In case you haven't heard the news, there's a new search engine in town, and they are gunning for Google. It's called Cuil (http://www.cuil.com), and the company claims to "search more pages on the Web than anyone else—three times as many as Google and ten times as many as Microsoft." More about Cuil straight from the horse's mouth ("About" section):
Rather than rely on superficial popularity metrics, Cuil searches for and ranks pages based on their content and relevance. When we find a page with your keywords, we stay on that page and analyze the rest of its content, its concepts, their inter-relationships and the page’s coherency.
Then we offer you helpful choices and suggestions until you find the page you want and that you know is out there. We believe that analyzing the Web rather than our users is a more useful approach, so we don’t collect data about you and your habits, lest we are tempted to peek. With Cuil, your search history is always private.
Others have tried, unsuccessfully, to challenge Google's dominance in the search arena. Is bigger always better? Cuil will certainly return more results from more sources, but the question and primary concern as a searcher remains, will they be relevant? Make no mistake. relevance will always be THE key.

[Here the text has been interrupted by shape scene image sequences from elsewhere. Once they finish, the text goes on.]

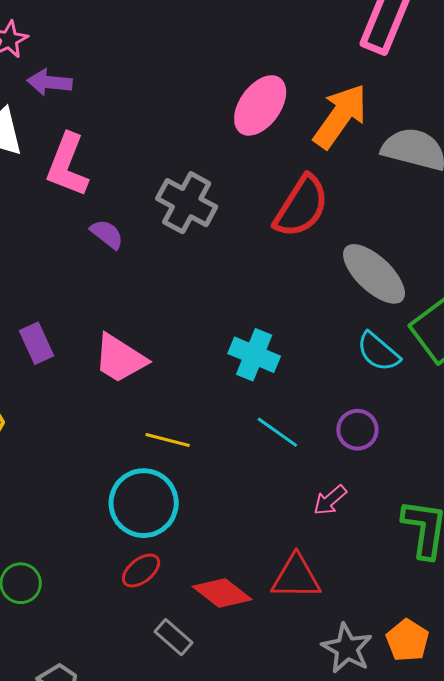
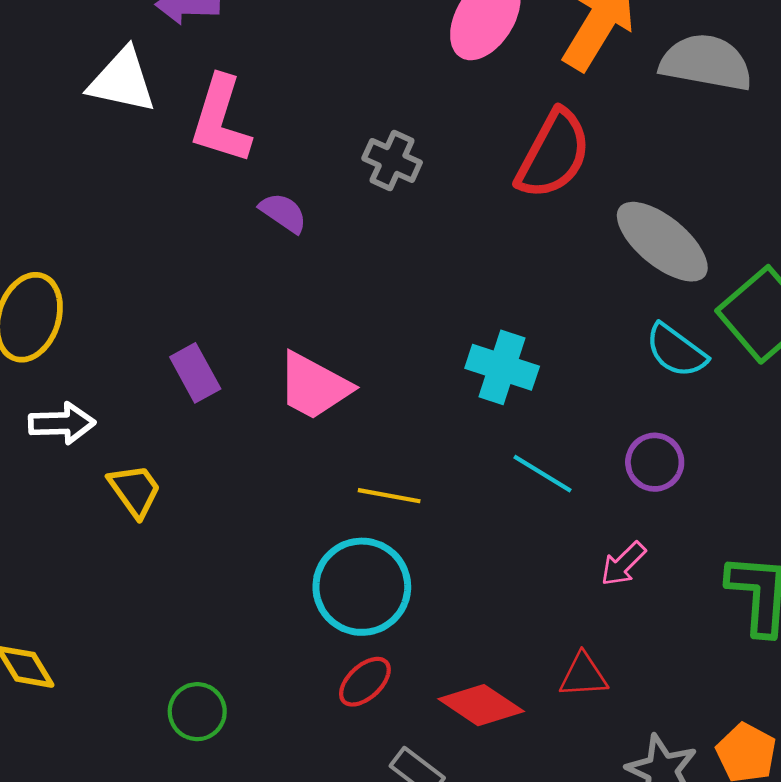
gray cross: (187, 203) -> (392, 160), size x0.7
red triangle: (296, 577) -> (583, 675), size x0.7

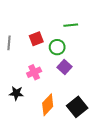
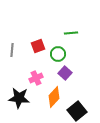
black star: (16, 93) -> (19, 98), size x1.5
orange diamond: (48, 105) -> (54, 97), moved

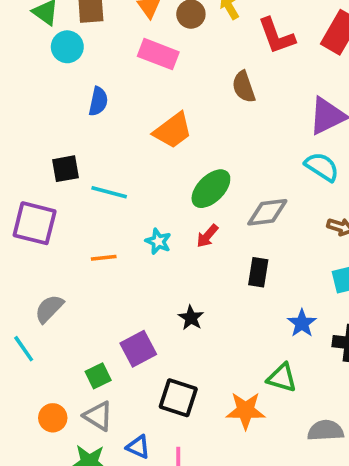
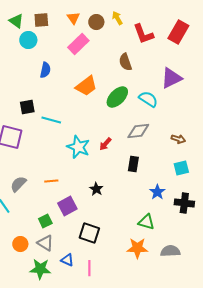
pink rectangle: (158, 54) -> (78, 44), turned -65
cyan semicircle: (322, 167) -> (148, 99), moved
green ellipse: (211, 189) -> (117, 97), moved
cyan star: (158, 241) -> (78, 147), size x1.6
orange line: (104, 258) -> (51, 181), moved
orange star: (246, 411) -> (137, 248), moved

I spent ten minutues searching for Whitney Houston's latest leaked single, and I can't tell you how frusterating it is to have to weed through pages of reviews of her "new" track, from 2003.
Google may be THE current undisputed search leader, but the company that remains there will ultimately be the one that adapts to the ways in which people will come to utilize search in the future. The key to success is evolving with your user or customer. At the very least, companies like Cuil keep Google on their toes (as well as keeping Google's research and development department's budget inflated). At best, they provide us with a more pleasurable search experience and a reminder that like tennis great Roger Federer, nothing or no one is infallible.